* The problem *
When you transcribe the entries below, begin at their first line and stop after the line containing "détachées. Ce délai"; pictures stay out.

+ + + + + + +

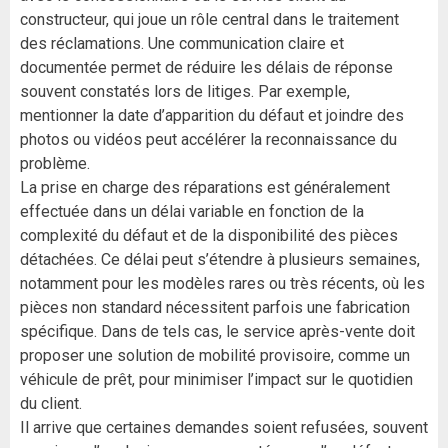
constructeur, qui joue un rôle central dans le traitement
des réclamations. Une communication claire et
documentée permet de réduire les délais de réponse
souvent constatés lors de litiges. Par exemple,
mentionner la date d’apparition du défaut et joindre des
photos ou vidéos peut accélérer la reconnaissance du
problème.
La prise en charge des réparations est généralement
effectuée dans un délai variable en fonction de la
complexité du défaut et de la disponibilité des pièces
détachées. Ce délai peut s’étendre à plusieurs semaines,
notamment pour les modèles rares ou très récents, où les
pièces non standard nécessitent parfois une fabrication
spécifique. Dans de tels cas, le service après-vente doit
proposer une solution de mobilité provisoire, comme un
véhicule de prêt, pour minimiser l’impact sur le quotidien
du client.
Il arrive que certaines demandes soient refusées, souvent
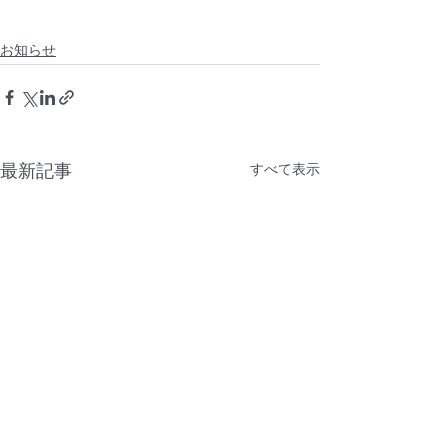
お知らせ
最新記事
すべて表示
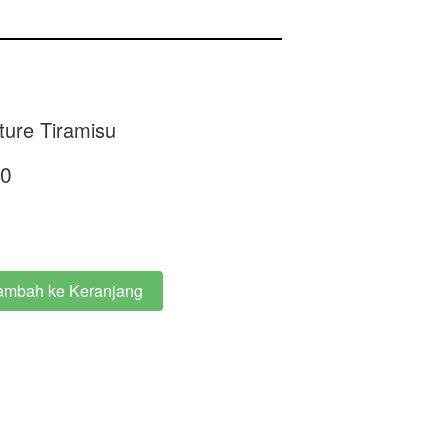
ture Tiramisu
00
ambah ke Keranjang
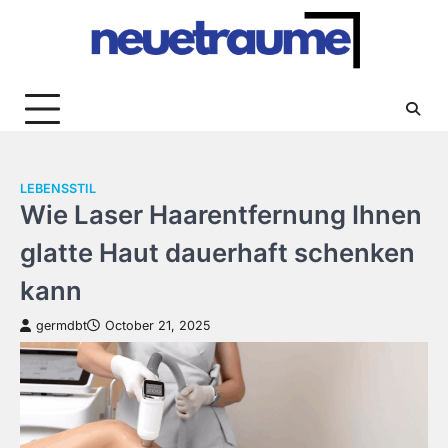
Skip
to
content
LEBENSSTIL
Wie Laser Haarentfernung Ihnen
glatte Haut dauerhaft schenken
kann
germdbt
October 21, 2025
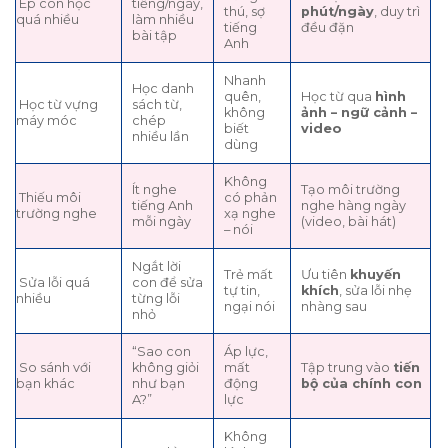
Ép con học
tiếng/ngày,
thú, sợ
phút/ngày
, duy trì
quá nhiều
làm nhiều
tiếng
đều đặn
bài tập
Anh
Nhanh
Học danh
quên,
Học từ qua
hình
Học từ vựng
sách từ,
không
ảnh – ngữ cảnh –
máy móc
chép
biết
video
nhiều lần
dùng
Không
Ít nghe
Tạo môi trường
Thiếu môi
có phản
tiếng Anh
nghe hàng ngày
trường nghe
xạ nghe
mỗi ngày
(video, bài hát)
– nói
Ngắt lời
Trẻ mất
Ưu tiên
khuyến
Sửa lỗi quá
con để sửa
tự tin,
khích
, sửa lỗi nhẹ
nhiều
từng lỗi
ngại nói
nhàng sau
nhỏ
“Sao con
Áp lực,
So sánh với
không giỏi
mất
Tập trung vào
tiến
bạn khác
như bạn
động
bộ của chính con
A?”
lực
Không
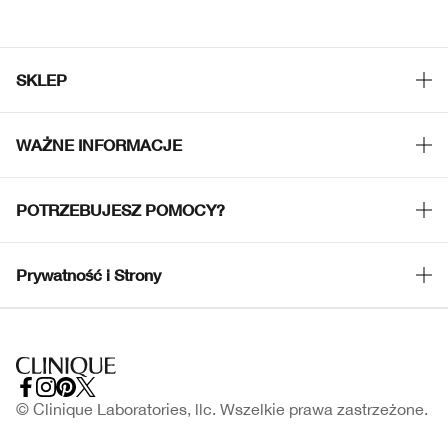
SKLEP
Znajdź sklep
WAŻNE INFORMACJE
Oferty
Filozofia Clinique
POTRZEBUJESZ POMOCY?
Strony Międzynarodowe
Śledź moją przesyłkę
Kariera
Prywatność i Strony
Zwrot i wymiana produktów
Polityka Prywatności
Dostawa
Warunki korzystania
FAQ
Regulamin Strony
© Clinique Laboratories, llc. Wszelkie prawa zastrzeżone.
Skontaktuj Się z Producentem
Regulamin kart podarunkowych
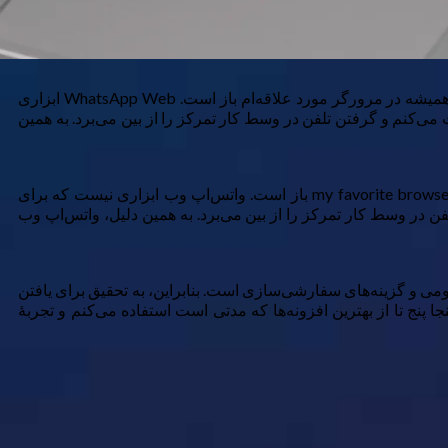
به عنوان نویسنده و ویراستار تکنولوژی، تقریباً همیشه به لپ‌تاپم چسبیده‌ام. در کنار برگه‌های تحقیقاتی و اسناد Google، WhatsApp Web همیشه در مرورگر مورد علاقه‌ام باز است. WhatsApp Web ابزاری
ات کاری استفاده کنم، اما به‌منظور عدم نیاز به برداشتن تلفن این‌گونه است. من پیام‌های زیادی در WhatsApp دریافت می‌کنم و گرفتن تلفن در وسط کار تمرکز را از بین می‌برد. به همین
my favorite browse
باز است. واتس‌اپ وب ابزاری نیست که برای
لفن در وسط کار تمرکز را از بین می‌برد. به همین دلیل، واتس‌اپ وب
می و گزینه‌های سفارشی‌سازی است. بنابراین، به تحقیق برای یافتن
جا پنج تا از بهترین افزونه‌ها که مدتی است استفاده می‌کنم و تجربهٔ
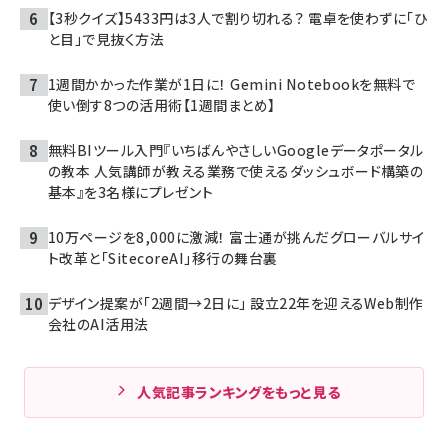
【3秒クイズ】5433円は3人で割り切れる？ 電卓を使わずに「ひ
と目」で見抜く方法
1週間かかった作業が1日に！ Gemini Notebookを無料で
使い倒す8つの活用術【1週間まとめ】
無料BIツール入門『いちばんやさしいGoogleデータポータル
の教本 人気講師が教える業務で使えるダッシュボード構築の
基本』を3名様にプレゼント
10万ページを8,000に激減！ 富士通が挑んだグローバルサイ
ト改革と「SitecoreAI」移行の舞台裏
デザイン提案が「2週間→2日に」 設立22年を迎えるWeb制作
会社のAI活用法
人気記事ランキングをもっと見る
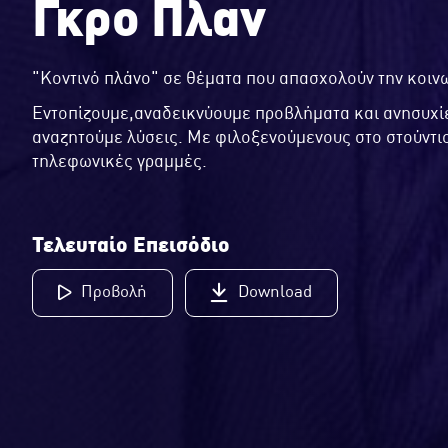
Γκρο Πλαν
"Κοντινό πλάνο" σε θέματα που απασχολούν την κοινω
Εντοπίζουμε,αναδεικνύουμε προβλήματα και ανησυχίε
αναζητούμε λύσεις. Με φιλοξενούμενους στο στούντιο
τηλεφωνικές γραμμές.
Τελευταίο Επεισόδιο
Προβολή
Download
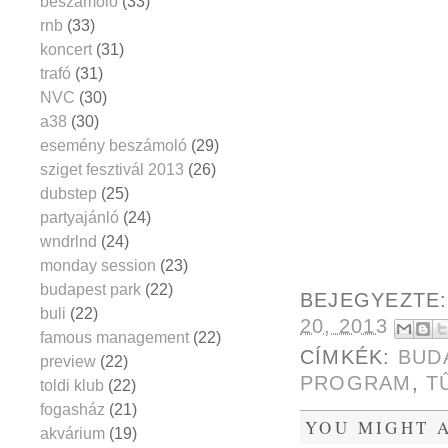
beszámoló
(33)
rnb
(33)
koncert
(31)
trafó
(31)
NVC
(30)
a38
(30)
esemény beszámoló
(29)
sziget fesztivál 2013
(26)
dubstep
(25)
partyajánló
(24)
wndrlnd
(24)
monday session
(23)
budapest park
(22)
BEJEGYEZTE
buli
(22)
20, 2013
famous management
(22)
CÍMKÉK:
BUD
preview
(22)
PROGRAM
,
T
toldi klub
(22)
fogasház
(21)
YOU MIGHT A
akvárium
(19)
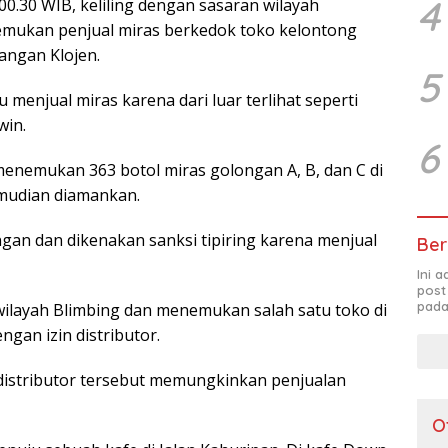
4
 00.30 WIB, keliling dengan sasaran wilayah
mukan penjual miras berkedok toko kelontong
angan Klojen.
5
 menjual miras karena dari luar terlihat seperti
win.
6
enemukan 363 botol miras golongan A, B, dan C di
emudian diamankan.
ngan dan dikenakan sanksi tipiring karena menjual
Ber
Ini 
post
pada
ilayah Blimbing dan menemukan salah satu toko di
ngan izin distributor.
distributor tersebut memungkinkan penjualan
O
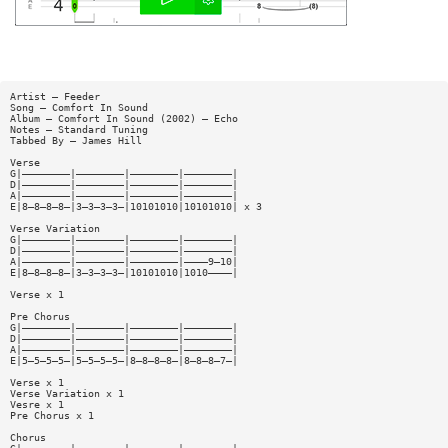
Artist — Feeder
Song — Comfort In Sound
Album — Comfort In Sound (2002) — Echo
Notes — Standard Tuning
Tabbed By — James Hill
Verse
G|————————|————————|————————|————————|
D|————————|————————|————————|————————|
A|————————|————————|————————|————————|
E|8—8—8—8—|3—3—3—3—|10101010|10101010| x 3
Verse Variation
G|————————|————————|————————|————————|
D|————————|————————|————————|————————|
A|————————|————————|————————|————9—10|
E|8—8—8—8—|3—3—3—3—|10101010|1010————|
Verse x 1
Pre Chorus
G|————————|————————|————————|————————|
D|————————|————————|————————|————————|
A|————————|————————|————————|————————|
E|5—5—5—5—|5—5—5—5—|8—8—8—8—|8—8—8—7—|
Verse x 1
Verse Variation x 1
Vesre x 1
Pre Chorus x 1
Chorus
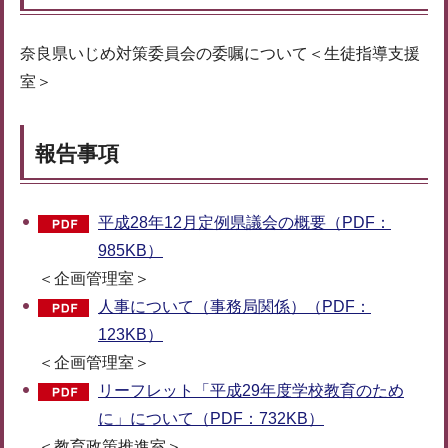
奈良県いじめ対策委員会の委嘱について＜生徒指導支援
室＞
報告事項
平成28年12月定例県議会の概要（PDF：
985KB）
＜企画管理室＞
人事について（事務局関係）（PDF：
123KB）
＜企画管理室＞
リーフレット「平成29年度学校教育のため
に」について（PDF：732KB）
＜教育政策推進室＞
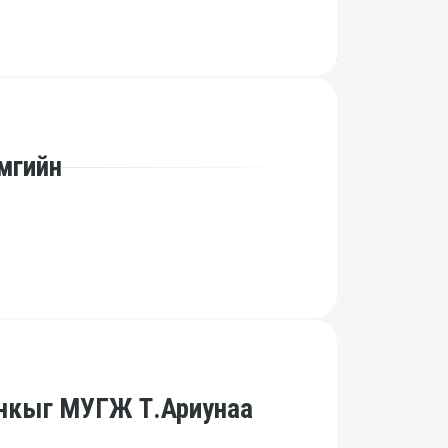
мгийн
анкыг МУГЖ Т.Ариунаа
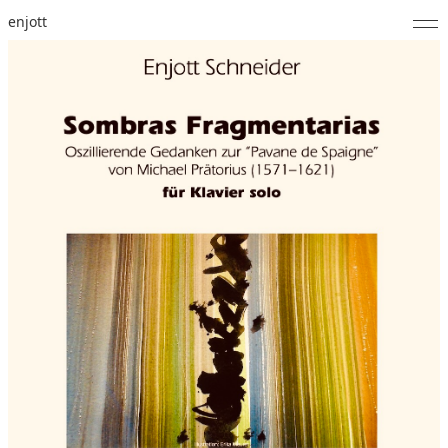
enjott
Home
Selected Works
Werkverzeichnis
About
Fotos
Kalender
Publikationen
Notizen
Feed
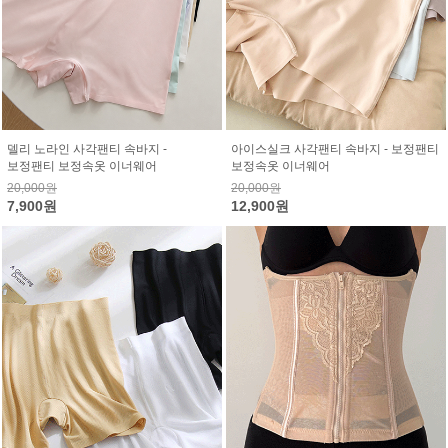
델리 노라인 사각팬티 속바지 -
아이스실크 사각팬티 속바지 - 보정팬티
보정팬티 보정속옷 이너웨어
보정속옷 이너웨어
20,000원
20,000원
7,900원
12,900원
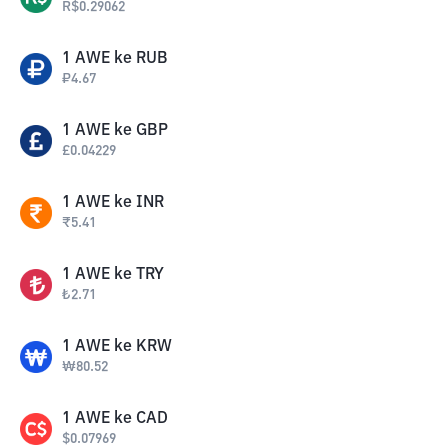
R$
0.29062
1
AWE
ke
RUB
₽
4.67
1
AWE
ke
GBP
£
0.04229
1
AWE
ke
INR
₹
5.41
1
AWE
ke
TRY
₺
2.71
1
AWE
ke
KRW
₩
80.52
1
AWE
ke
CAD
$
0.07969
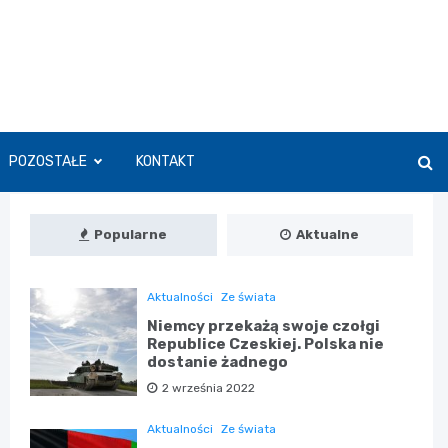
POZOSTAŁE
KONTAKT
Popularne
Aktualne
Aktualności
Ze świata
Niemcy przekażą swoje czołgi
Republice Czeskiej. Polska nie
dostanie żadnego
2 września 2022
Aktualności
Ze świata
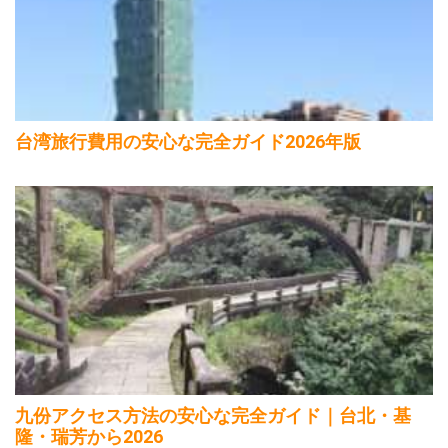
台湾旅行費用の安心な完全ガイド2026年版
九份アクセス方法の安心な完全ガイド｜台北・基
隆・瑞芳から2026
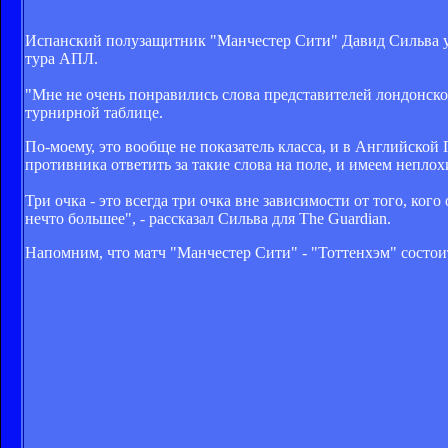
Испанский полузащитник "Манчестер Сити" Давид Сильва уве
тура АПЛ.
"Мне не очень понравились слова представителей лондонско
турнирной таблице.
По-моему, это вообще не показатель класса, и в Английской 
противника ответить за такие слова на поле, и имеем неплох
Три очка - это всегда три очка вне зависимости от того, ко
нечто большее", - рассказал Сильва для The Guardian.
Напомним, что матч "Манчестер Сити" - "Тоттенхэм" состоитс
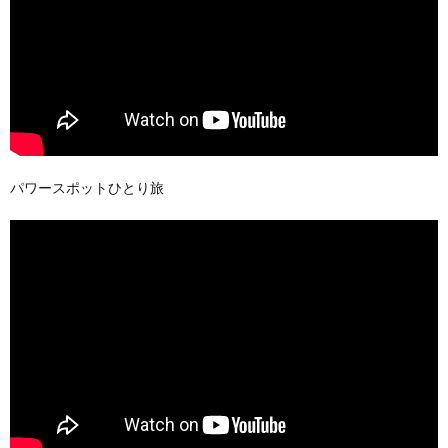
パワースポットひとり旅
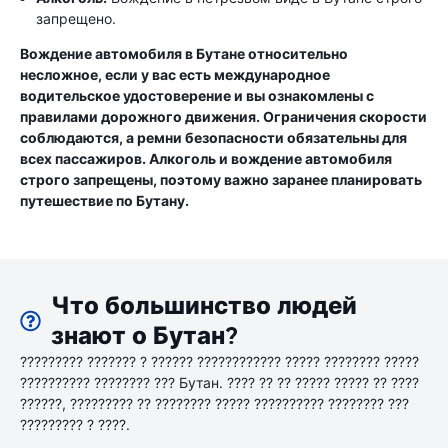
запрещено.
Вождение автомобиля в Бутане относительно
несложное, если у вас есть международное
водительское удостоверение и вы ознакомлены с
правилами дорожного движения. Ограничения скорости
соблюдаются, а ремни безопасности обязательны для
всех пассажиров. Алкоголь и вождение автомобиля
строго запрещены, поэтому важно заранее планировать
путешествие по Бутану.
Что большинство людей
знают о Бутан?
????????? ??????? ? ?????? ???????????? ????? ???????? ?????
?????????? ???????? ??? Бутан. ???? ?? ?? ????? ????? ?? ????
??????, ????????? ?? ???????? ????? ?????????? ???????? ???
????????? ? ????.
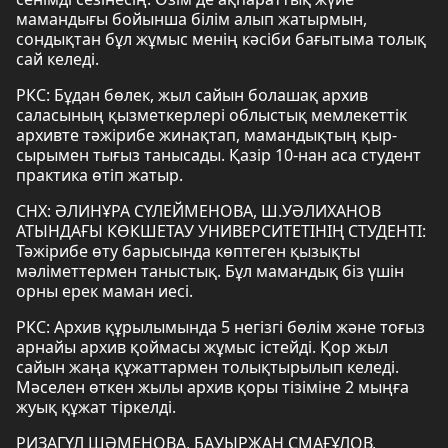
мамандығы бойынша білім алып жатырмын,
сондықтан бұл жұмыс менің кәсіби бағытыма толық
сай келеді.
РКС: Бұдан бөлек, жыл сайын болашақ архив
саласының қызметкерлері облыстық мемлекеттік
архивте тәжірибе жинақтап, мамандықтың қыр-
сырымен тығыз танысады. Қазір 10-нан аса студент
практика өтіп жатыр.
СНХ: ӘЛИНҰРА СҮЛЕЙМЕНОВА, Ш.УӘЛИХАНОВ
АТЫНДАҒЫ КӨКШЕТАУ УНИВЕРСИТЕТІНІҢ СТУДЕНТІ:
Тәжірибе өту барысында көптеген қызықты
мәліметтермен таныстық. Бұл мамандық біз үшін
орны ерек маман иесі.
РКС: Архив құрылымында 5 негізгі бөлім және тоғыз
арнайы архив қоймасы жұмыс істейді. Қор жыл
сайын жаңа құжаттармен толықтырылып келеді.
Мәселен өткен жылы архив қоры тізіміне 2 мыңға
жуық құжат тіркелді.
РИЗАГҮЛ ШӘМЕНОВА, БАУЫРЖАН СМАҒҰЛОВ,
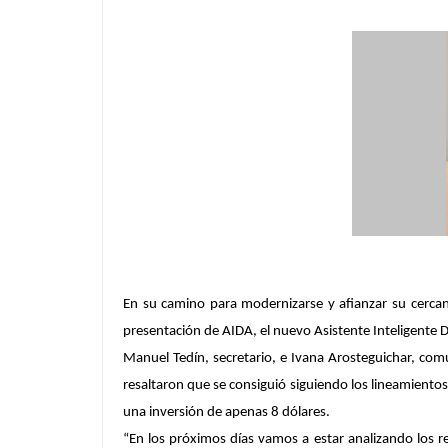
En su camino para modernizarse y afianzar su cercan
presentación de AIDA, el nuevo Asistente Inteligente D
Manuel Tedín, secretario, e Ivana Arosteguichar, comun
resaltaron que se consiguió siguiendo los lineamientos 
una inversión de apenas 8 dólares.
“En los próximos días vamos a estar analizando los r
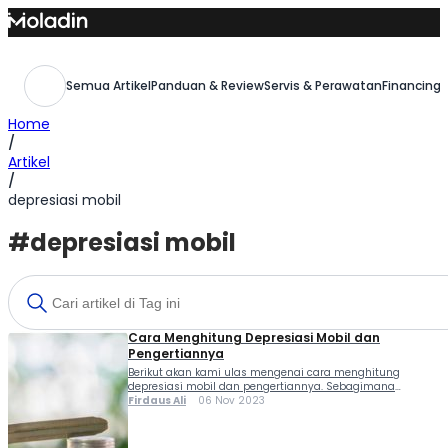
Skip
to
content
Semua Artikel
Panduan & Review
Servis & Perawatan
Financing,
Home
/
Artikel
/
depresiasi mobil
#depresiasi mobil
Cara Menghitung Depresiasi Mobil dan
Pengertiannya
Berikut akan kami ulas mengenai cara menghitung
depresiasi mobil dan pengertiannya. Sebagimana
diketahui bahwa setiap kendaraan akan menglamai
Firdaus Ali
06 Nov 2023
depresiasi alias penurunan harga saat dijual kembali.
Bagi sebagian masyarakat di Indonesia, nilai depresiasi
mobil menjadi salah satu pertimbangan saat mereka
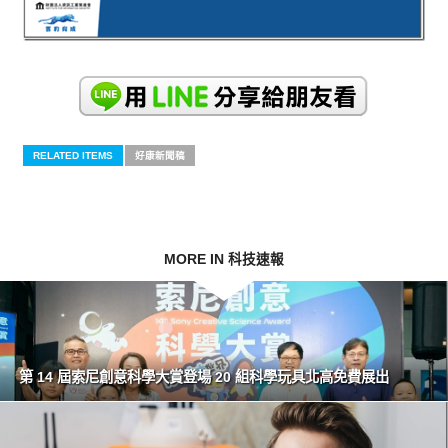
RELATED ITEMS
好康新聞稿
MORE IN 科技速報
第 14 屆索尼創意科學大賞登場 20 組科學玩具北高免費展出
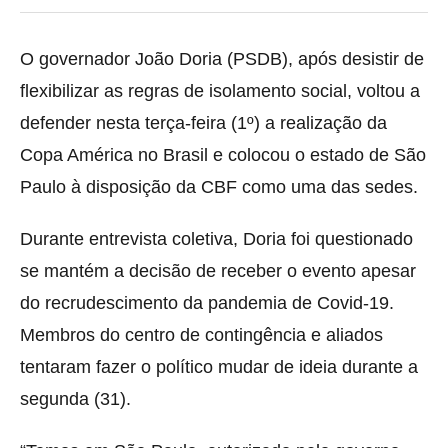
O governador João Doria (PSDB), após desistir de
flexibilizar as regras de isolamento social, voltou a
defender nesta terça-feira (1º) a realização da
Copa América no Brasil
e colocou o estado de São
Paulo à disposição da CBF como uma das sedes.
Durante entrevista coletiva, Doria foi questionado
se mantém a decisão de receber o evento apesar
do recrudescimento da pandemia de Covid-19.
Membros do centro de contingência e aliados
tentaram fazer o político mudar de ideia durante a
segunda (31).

+ + + + + + +

* Completed exercise *
constructeur, qui joue un rôle central dans le traitement
des réclamations. Une communication claire et
documentée permet de réduire les délais de réponse
souvent constatés lors de litiges. Par exemple,
mentionner la date d’apparition du défaut et joindre des
photos ou vidéos peut accélérer la reconnaissance du
problème.
La prise en charge des réparations est généralement
effectuée dans un délai variable en fonction de la
complexité du défaut et de la disponibilité des pièces
détachées. Ce délai peut s’étendre à plusieurs semaines,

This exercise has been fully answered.